Please show all lines of the records that include "menjaga".

**Dataset entries**:
┌────────

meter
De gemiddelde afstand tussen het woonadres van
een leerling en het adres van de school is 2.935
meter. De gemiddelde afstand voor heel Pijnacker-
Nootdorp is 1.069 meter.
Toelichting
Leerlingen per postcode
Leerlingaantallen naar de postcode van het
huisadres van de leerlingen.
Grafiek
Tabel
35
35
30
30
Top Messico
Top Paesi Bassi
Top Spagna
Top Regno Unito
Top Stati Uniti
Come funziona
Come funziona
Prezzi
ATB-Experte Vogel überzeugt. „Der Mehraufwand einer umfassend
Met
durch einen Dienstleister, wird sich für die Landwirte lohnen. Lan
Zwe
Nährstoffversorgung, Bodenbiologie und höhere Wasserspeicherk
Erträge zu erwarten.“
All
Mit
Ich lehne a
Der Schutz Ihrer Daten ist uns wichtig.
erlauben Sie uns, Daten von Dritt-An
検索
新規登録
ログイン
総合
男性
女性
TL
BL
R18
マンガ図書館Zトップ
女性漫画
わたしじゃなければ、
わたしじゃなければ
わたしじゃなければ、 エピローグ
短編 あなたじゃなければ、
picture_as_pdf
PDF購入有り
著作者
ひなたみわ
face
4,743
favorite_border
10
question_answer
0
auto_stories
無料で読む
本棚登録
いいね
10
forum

└────────
┌────────

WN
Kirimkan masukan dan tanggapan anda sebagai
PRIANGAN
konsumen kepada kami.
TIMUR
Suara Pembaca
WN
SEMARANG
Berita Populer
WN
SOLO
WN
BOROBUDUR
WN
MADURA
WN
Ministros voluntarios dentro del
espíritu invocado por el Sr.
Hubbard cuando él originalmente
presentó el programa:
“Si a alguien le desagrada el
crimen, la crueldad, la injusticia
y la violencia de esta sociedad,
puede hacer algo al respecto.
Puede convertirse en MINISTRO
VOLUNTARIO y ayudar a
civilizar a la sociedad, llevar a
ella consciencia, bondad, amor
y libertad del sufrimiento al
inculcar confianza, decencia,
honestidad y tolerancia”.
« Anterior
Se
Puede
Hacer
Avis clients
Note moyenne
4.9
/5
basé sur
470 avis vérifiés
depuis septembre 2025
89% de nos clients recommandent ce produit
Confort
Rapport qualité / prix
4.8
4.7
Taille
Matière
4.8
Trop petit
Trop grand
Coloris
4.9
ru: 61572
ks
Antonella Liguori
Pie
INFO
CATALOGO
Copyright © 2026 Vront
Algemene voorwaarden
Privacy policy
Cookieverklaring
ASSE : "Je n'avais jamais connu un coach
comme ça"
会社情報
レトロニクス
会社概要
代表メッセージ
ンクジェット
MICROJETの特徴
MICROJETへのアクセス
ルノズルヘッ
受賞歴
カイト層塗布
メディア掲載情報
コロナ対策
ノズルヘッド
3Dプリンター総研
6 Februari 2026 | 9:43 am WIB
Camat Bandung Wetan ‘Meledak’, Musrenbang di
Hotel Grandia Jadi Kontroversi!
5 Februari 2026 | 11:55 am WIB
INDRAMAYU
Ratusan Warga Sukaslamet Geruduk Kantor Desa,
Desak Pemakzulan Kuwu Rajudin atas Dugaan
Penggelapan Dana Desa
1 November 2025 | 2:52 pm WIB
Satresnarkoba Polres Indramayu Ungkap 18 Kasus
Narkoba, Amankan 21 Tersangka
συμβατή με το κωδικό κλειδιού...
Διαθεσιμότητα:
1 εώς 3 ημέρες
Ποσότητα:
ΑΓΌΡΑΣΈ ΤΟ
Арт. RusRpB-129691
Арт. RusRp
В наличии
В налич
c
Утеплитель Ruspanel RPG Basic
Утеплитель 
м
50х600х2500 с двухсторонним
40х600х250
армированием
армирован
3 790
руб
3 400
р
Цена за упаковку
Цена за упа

└────────
┌────────

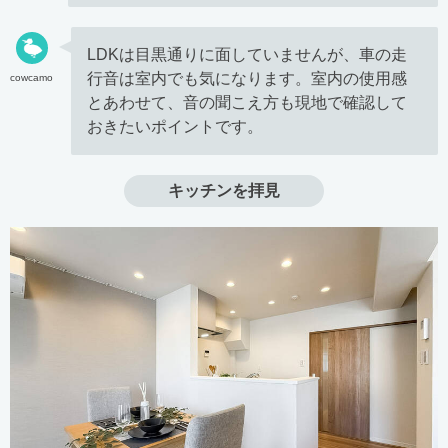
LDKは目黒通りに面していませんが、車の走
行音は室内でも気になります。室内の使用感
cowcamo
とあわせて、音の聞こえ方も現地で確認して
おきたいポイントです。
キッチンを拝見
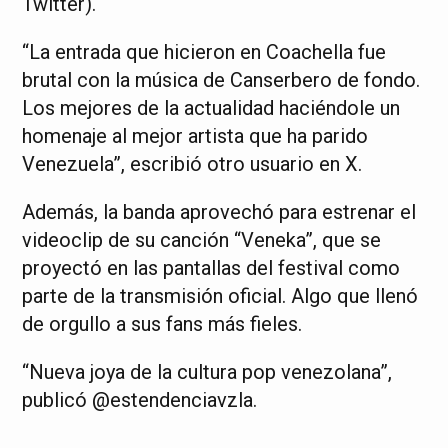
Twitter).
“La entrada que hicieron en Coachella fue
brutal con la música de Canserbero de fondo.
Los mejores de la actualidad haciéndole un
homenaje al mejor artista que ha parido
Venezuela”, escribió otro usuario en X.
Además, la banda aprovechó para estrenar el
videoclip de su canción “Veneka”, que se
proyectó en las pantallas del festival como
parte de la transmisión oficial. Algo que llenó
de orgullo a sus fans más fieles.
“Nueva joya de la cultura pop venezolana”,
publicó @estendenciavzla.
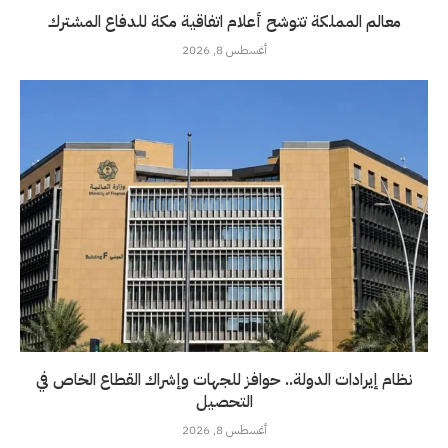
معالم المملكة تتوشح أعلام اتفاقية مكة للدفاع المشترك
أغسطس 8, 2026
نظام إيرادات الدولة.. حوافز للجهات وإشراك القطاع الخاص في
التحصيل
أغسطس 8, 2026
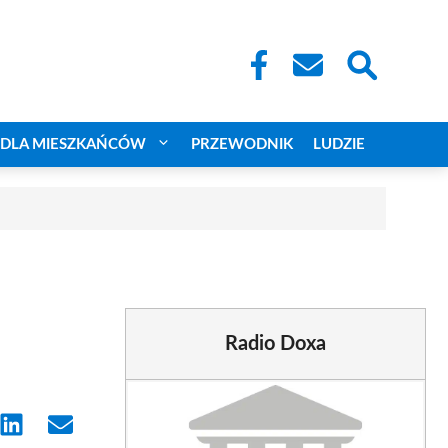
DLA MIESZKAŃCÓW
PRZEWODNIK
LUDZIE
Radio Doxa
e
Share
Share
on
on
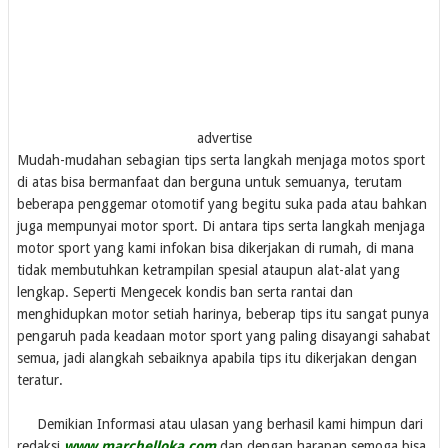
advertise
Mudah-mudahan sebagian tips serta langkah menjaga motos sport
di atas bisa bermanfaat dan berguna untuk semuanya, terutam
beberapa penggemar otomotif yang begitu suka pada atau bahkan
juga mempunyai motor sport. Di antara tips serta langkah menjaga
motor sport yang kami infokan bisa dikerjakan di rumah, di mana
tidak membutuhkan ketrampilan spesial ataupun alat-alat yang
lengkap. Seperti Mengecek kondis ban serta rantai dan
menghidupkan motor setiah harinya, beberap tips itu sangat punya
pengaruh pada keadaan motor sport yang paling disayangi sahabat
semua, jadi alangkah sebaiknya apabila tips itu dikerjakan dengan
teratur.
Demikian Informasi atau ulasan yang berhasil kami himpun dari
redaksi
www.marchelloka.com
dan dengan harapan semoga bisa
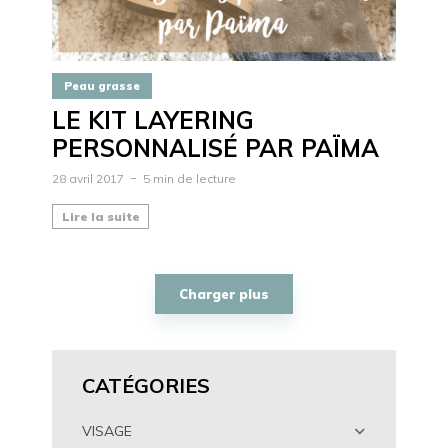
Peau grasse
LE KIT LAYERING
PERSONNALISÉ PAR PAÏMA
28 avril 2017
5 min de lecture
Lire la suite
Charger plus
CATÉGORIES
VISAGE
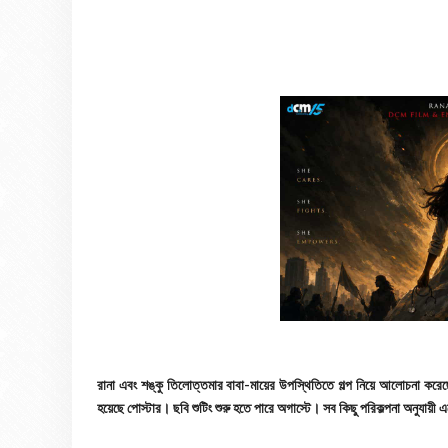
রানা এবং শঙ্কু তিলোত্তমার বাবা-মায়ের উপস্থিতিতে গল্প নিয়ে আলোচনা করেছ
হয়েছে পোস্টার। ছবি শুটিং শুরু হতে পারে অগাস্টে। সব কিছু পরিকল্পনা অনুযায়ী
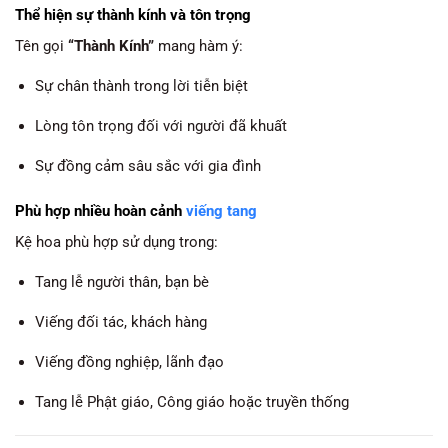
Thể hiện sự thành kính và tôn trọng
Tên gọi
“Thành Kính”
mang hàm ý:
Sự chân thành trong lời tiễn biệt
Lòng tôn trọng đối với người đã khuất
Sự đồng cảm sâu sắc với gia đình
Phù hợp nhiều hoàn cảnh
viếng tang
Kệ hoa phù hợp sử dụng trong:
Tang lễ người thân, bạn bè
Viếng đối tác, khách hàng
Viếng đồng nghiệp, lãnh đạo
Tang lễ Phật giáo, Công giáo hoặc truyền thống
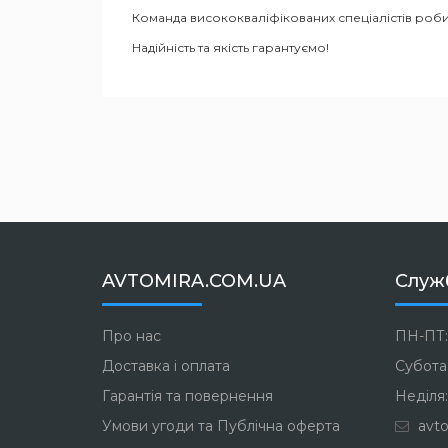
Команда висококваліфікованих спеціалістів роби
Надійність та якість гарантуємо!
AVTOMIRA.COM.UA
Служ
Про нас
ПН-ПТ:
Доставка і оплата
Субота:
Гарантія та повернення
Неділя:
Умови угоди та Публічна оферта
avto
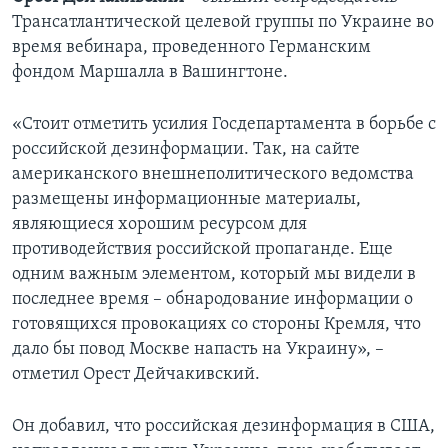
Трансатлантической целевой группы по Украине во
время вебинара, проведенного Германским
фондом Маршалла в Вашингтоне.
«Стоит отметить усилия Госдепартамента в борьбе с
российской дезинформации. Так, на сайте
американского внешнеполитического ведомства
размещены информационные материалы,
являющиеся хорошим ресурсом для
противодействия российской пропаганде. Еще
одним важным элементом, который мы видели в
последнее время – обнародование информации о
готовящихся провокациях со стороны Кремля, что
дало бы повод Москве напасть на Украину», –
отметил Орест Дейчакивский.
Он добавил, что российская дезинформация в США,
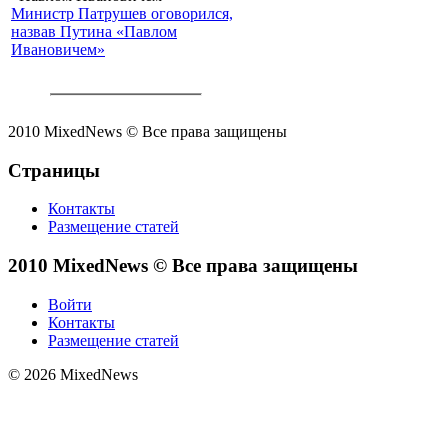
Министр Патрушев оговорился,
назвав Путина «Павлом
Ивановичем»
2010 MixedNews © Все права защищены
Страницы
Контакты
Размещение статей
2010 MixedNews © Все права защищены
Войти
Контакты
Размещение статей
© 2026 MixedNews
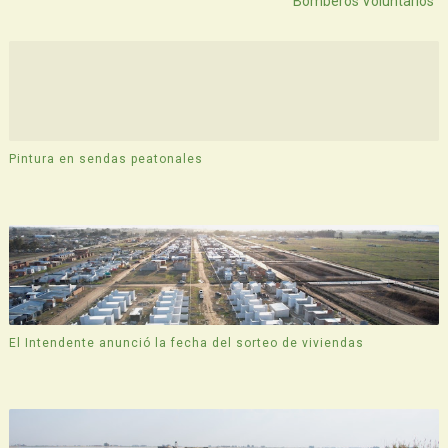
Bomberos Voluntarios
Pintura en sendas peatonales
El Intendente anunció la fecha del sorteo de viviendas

└────────

**WORKED SOLUTION**:
Mudah-mudahan sebagian tips serta langkah menjaga motos sport
juga mempunyai motor sport. Di antara tips serta langkah menjaga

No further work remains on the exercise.